Plaque at the former location of Edward Gibbon’s house in Lausanne

It was an accident of education that brought Gibbon to Lausanne. After a fraught year at Magdalen College, Oxford, the sixteen year-old convert to Catholicism was sent to lodge with Daniel Pavillard, a Reformed minister in Lausanne, who was supposed to sort him out. Daddy threatened to cut him off without pocket money if he didn’t leave the Scarlet Woman of Rome. Gibbon spent five formative years in Switzerland. A second stay in Lausanne many years later, from September 1783 to August 1787, sealed his connection to the city. His old friend from teenage years, Jacques Georges Deyverdun, the French translator of Goethe, died in 1789, and willed Gibbon his home in Lausanne, La Grotte, demolished in 1896.

Ground plan of the location of the Maison de la Grotte in relation to the Gibbon Hotel.

Charles Dickens spent six months in Lausanne in 1846, working on a Christmas book and on the early chapters of his novel Dombey and Son. “I never saw so many booksellers’ shops crammed within the same space, as in the steep up-and-down streets of Lausanne,” he wrote his friend and biographer John Forster. He stayed a couple of days at the Gibbon Hotel with his wife, his children, four maids and a dog.
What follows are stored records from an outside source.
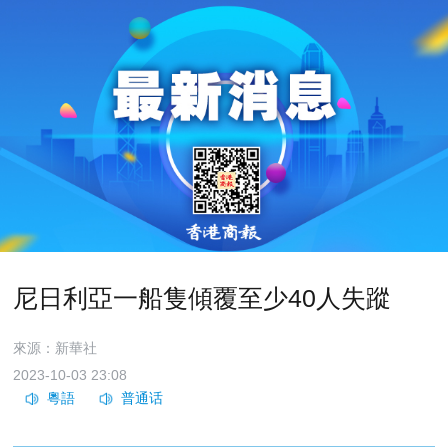
尼日利亞一船隻傾覆至少40人失蹤
來源：新華社
2023-10-03 23:08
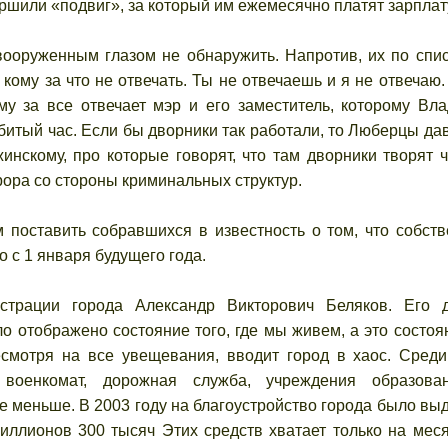
ершили «подвиг», за который им ежемесячно платят зарплат
оруженным глазом не обнаружить. Напротив, их по спис
, кому за что не отвечать. Ты не отвечаешь и я не отвечаю.
ому за все отвечает мэр и его заместитель, которому Вл
 битый час. Если бы дворники так работали, то Люберцы да
нскому, про которые говорят, что там дворники творят ч
рора со стороны криминальных структур.
поставить собравшихся в известность о том, что собст
о с 1 января будущего года.
страции города Александр Викторович Беляков. Его 
о отображено состояние того, где мы живем, а это состоя
несмотря на все увещевания, вводит город в хаос. Среди
 военкомат, дорожная служба, учреждения образова
е меньше. В 2003 году на благоустройство города было вы
 миллионов 300 тысяч Этих средств хватает только на мес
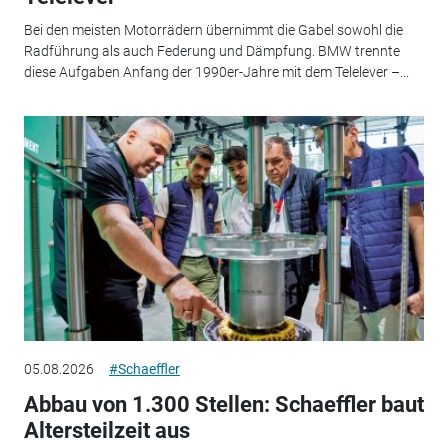
Bei den meisten Motorrädern übernimmt die Gabel sowohl die
Radführung als auch Federung und Dämpfung. BMW trennte
diese Aufgaben Anfang der 1990er-Jahre mit dem Telelever –...
05.08.2026
#Schaeffler
Abbau von 1.300 Stellen: Schaeffler baut
Altersteilzeit aus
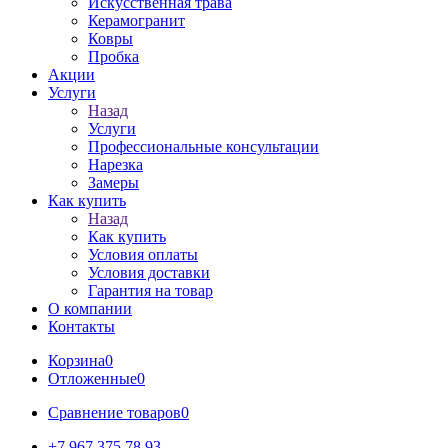
Искусственная трава
Керамогранит
Ковры
Пробка
Акции
Услуги
Назад
Услуги
Профессиональные консультации
Нарезка
Замеры
Как купить
Назад
Как купить
Условия оплаты
Условия доставки
Гарантия на товар
О компании
Контакты
Корзина
0
Отложенные
0
Сравнение товаров
0
+7 967 375 78 93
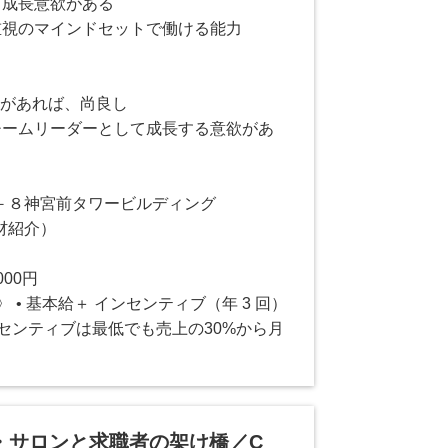
・成長意欲がある
重視のマインドセットで働ける能力
験があれば、尚良し
チームリーダーとして成長する意欲があ
－８神宮前タワービルディング
材紹介）
000円
 • 基本給＋ インセンティブ（年 3 回）
センティブは最低でも売上の30%から月
・サロンと求職者の架け橋／C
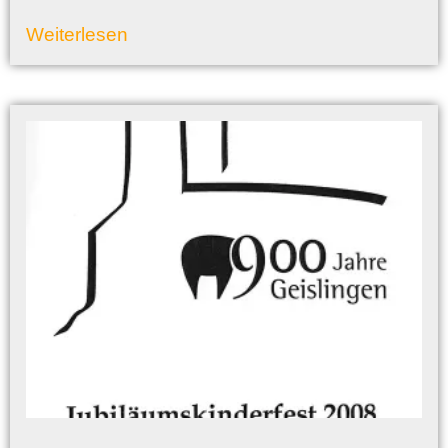
Weiterlesen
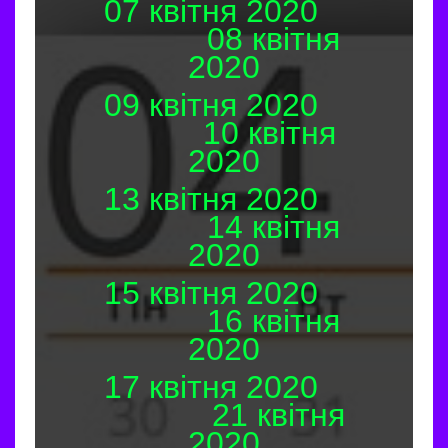
07 квітня 2020
08 квітня
2020
09 квітня 2020
10 квітня
2020
13 квітня 2020
14 квітня
2020
15 квітня 2020
16 квітня
2020
17 квітня 2020
21 квітня
2020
Rosemont, where Dickens stayed for six months in Lausanne.

Dickens considered renting the Villa l’Elysée where today there is a photography museum.  But he opted for a smallish house called Rosemont for ten pounds a month. “It is beautifully situated on the hill that rises from the lake, within ten minutes walk of this hotel, and furnished, though scantily as all here are, better than others … my little study is upstairs, and looks out, from two French windows opening into a balcony, on the lake and mountains…” At the end of a month he had the first four chapters of Dombey and Son ready to show.

The Villa Rosemont as it was in Dickens’ day is no longer standing but a pink stucco building on the corner of Avenue Charles-Dickens and Avenue Auguste-Tissot appears to be where it was located. It may have been a girls’ school for a while during the last couple of decades of the nineteenth century, reminiscent of Muriel Spark’s Finishing School, also set in the area.

Perhaps the fate of Dickens’ Rosemont in Lausanne: French, the ‘ornamental arts’, lawn tennis, a spot of gym and a cold shower.

Dickens was a walker, regularly going out along the vineyard paths towards Lavaux for his evening constitutional. In a later novel, Little Dorrit, he moves the narrative to an ascent of the St. Bernard Pass. In a letter to his biographer John Forster he describes the pass:

I wish to God you could see that place. A great hollow on the top of a range of dreadful mountains, fenced in by riven rocks of every shape and colour: and in the midst, a black lake, with phantom clouds perpetually stalking over it. Peaks, and points, and plains of eternal ice and snow, bounding the view, and shutting out the world on every side: the lake reflecting nothing: and no human figure in the scene.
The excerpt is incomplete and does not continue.